Sobre su última película, explica que no filmar a pedido permite hacerlo con mayor libertad, sin límites de tiempo. “Hacer una película así es como tirar una botella al mar, no es para un público multitudinario, uno no sabe si alguien la va a ir a ver”, comentó Cozarinsky. Para responder a la pregunta que le habían formulado, desarrolló una comparación con un fenómeno de los años ‘70: cuando Girri publicaba un libro de poemas y Silvina Bullrich publicaba una novela no aspiraban a tener la misma cantidad de lectores. Concluyó, “no entiendo por qué el cine tiene que aspirar a un público multitudinario”. Ante esto, él valora poder trabajar con la libertad que da la pobreza.
Ve a la Argentina como un espacio más vital que Europa, a pesar de sus gravísimos problemas económicos y sociales. “Si en París la gente se despertara un día con los problemas que cotidianamente suceden en Buenos Aires, como los apagones, se paralizaría Francia”.
Actualmente, está trabajando en una novela que tiene “el título provisorio y demasiado exigente Ningún amor termina”. Aclaró que el título fue extraído de una cita de María Moreno: “Ningún amor termina, permanece en el lado oscuro de la mente como permanecen los objetos en un cuarto, una vez que apagamos la luz”.
Ante la pregunta sobre su actual proyecto en cine, se disculpó riéndose por no poder hablar de eso porque le daba miedo ya que es muy susperticioso.

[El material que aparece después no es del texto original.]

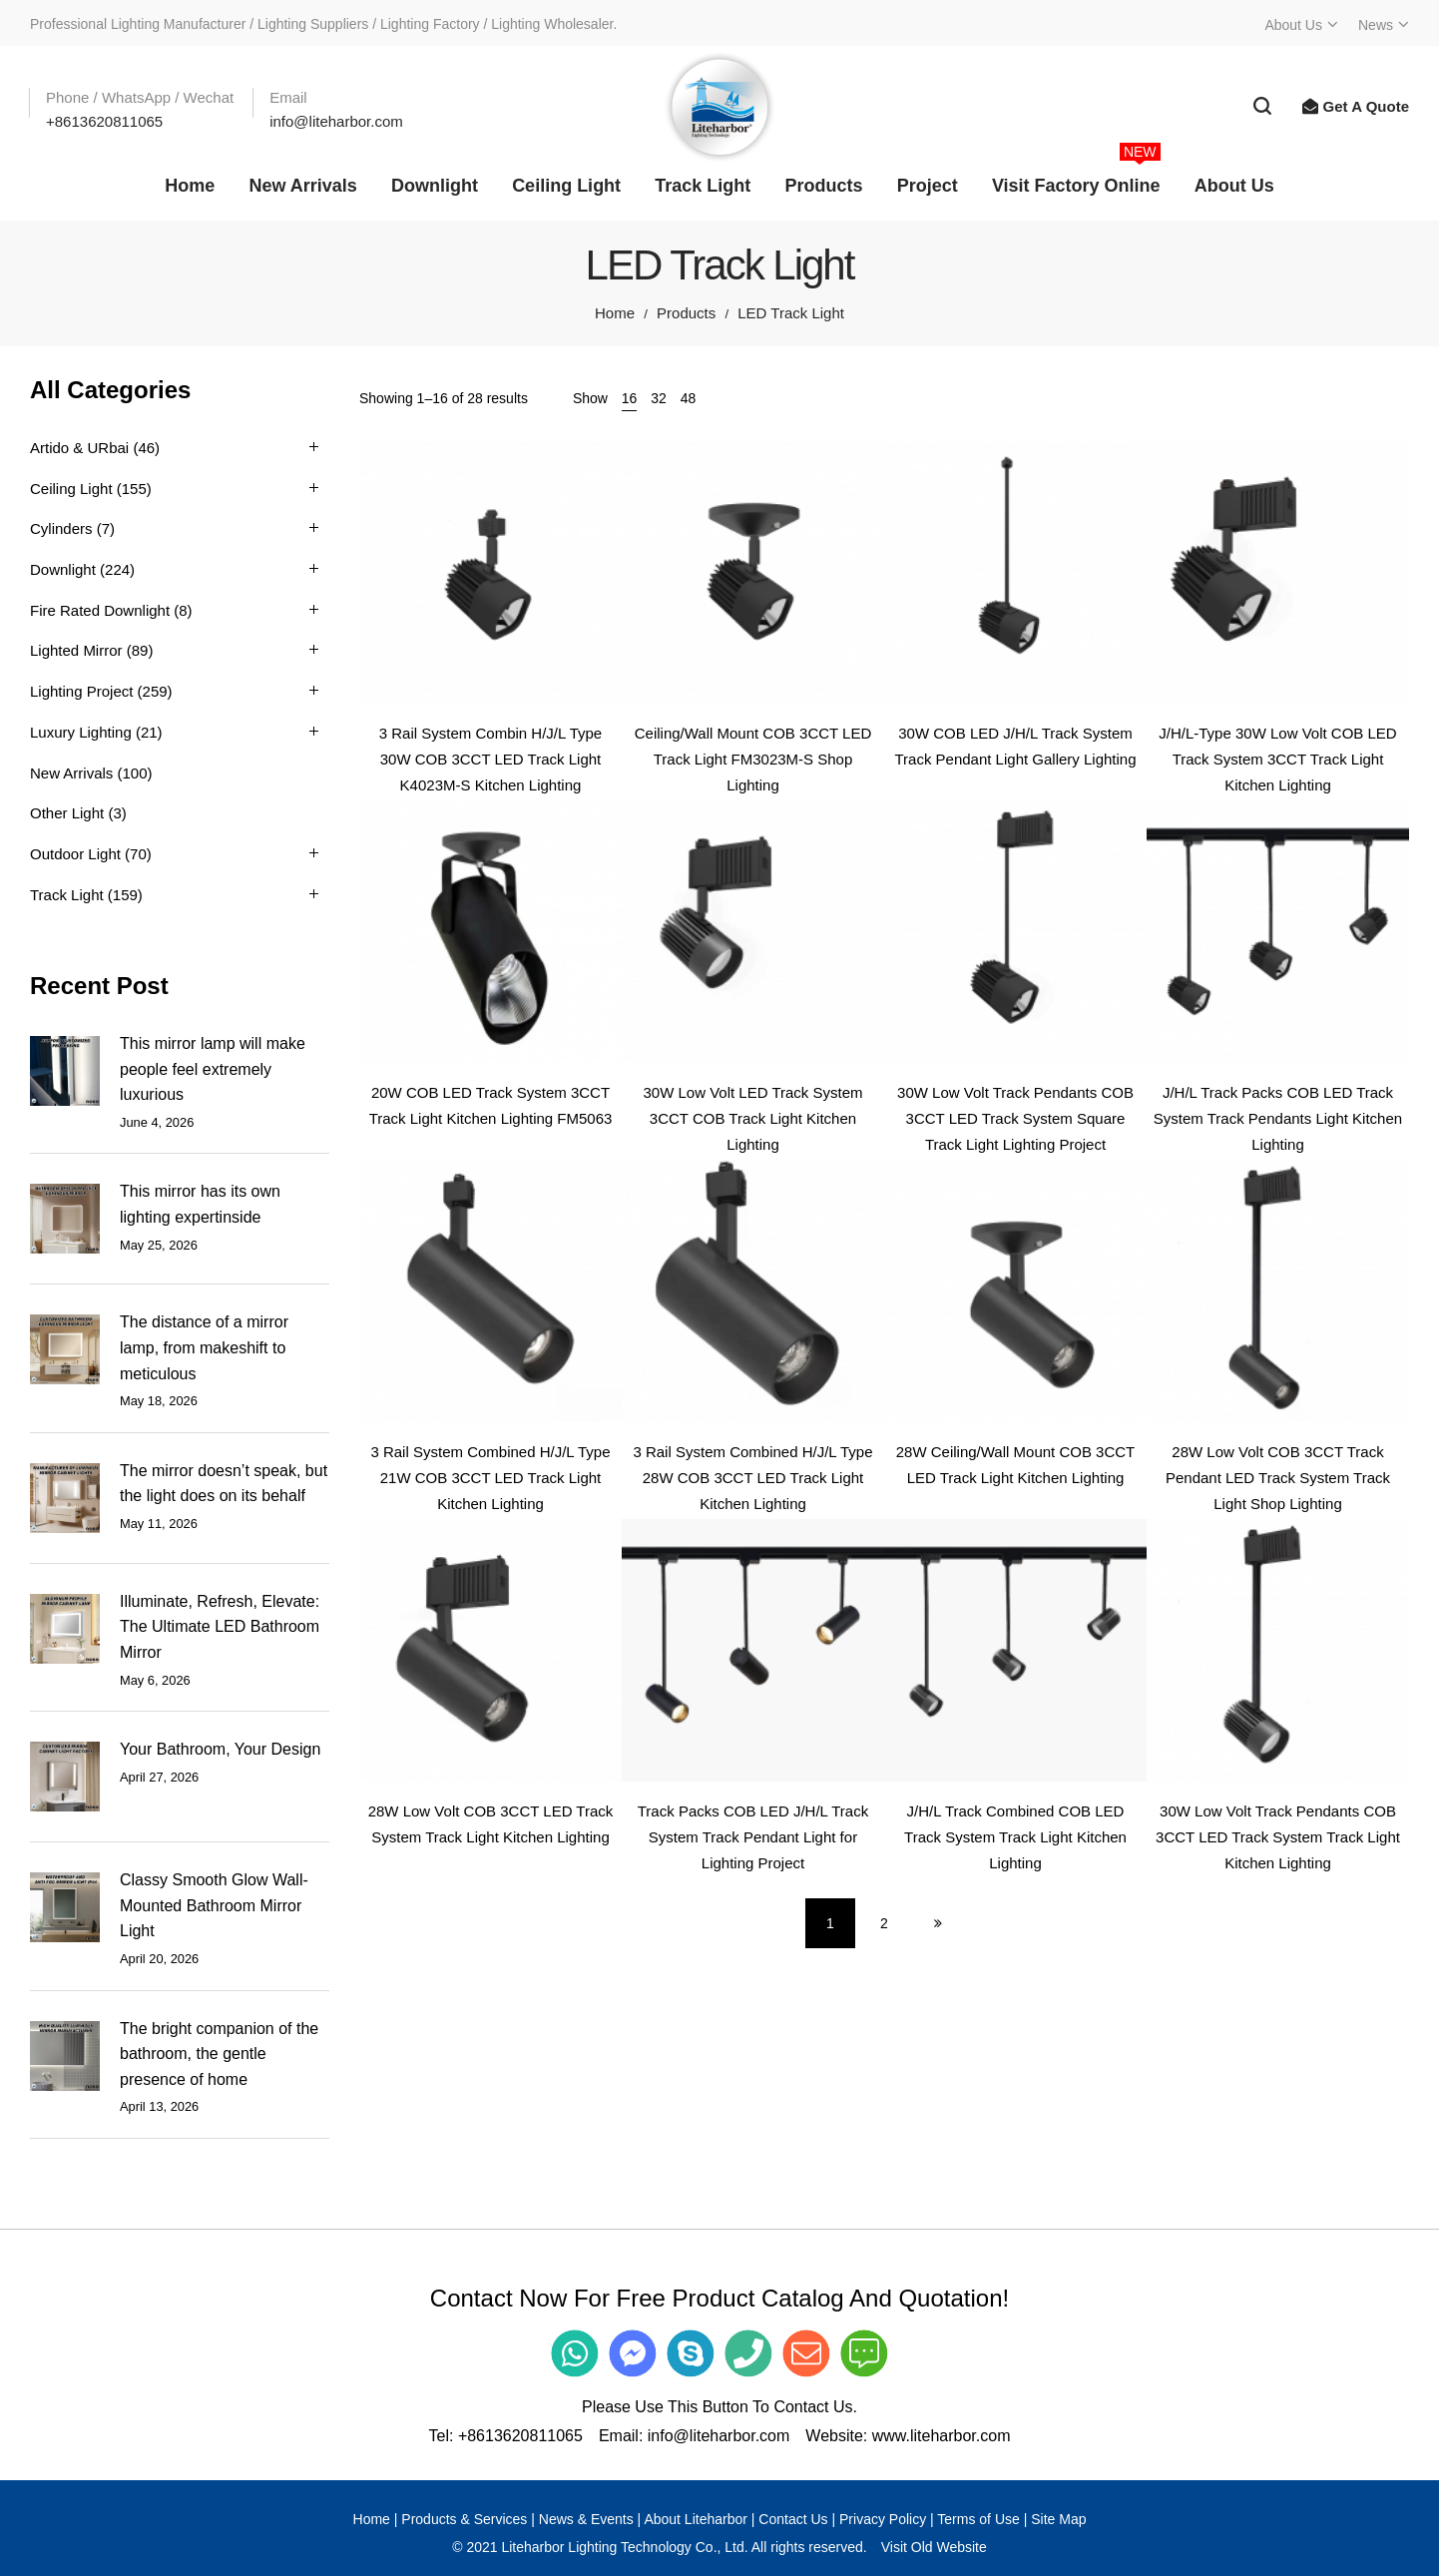 Image resolution: width=1439 pixels, height=2576 pixels. I want to click on Products & Services, so click(464, 2519).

Cuando Pablos abrió la instancia de micrófono abierto para que el público pueda preguntar, hubo un momento de silencio, hasta que rompió el hielo un hombre muy formal. Con muchísimo respeto le hizo una pregunta sobre un documental basado en un cuarteto de cuerdas de Beethoven. Cozarinsky se vio obligado a interrumpirlo aduciendo que no le sería posible ya que él no era el autor, pero le agradeció que le atribuyera un trabajo que le había gustado tanto.
Ante la pregunta realizada por un integrante del Grupo LETREROS de porqué escribe, respondió: para seguir vivo.
Finalmente, firmó los libros que la gente le acercaba, con la misma calma y dedicación con las que contestó las numerosas preguntas de la entrevista.